Marta recuenta una y otra vez sus pocas pertenencias: una palmera pequeña envuelta con cuidado en una bolsa negra, zapatillas ajadas y cajitas de maquillaje, un vasito de metal, bolsas y más bolsitas. La calle es un territorio hostil que hay que enfrentar con una actitud aguerrida. Por eso Marta es desconfiada de sus ocasionales visitantes, es buena negociadora con las autoridades, es astuta en sus movimientos por ese espacio que domina con la firmeza de una líder nata. Los encuentros con Malena pasan del trato profesional, cuando le encarga un disco de Chet Baker para la banda sonora del show, a la calidez maternal cuando comparten confidencias o meriendas prolongadas, hasta desembocar en esas inevitables disputas que siempre agitan toda relación familiar. Es que Malena se hace parte de la vida de Marta: al hablar de ella también nos cuenta de sus experiencias en talleres de arte con enfermos psiquiátricos, nos muestra los materiales de sus pinturas e instalaciones como Marta explica sus números musicales, discute con su amiga Carolina los vaivenes de esa relación mientras preparan la salsa para los fideos. Al bailar junto a Carolina aferrada a la reja de la plaza, bajo la atenta mirada de Marta, logra saltar esa línea imaginaria que separa la dirección del protagonismo en la escena, convirtiéndose así en un importante personaje de su propia película.

“Nosotros hacemos el show porque nos hace bien. A nosotros y a los que nos ven y nos escuchan. Si yo escucho un buen tema, me saca toda la mufa de encima. ¿O no? Todo lo que está adentro se exterioriza. Entonces la vida resulta ser una ilusión óptica en la que no todos los días vemos las cosas de la misma forma”. Marta reflexiona mientras hace gimnasia, ensaya las rutinas del show y entrena a sus intrépidas bailarinas. En sus charlas se filtran los recuerdos del varieté y los números de striptease casi como imprescindibles consejos que se guardan en la memoria, o que se revisan en un momento de desconcierto. Pero Marta vive el presente: va a la peluquería para conseguir el rubio platinado que va a lucir en la escena, se hace tiempo para ir a votar en tiempo de elecciones, juntar las hojas de los árboles y alimentar a las palomas, conversar con aquellos que forman parte de esa comunidad. La puesta en escena de López y Moffat establece un divertido contrapunto entre el desparpajo de los artistas y la mirada intrigada de los desprevenidos paseantes. Algunos se detienen un instante a curiosear, otros pasan de largo como escapando de lo desconocido. La entrada de los nuevos artistas al show se produce de la misma manera, algunos deambulan ávidos por la vereda, miran expectantes, desfilan tímidos por el fondo del encuadre, hasta que toman el micrófono y ya son parte del espectáculo. Los límites entre el delante y detrás de cámara se diluyen con esa misma irreverencia que hace de los márgenes el centro de la escena.
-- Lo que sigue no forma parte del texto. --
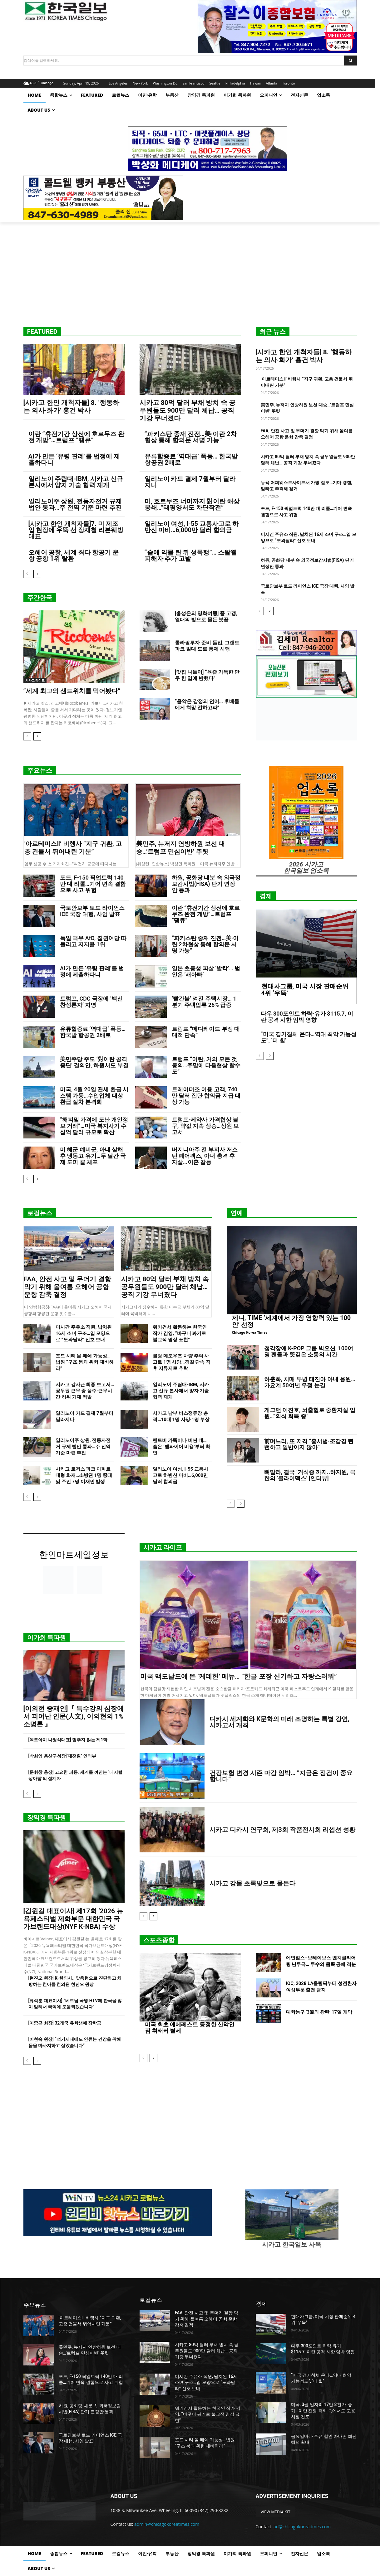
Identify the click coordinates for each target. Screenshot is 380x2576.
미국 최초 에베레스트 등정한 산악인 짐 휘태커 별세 (190, 2027)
“Las cosas nunca son como uno las ve a primera vista”, cuenta Moffat. “No siempre la persona supuestamente al margen es infeliz y necesita que la traigamos para este lado. Ese afán de corregir, y de traer para el lado de la mayoría, no me parece sano. Porque no me parece sano cómo va la mayoría”. La película es consciente de que su epicentro es Marta como personaje, lo distintivo de su apariencia, la potencia de su personalidad, el peso de su historia, el hallazgo de su itinerario. Pero nunca se queda en ese límite, nunca se confina a seguirla desde afuera, a observar sus movimientos, a hilvanar un relato que se teje ante su foco. La gran decisión de los directores, sobre todo de Moffat, consiste en descoser la propia hechura de su película, hacerla musical e historia íntima, convertir a los extras en protagonistas, evocar el pasado solo como un presente sin nostalgia ni sentimentalismo, hacer de la amistad una forma de protección, y del show de Marta el oasis al que nos invitan una vez por semana.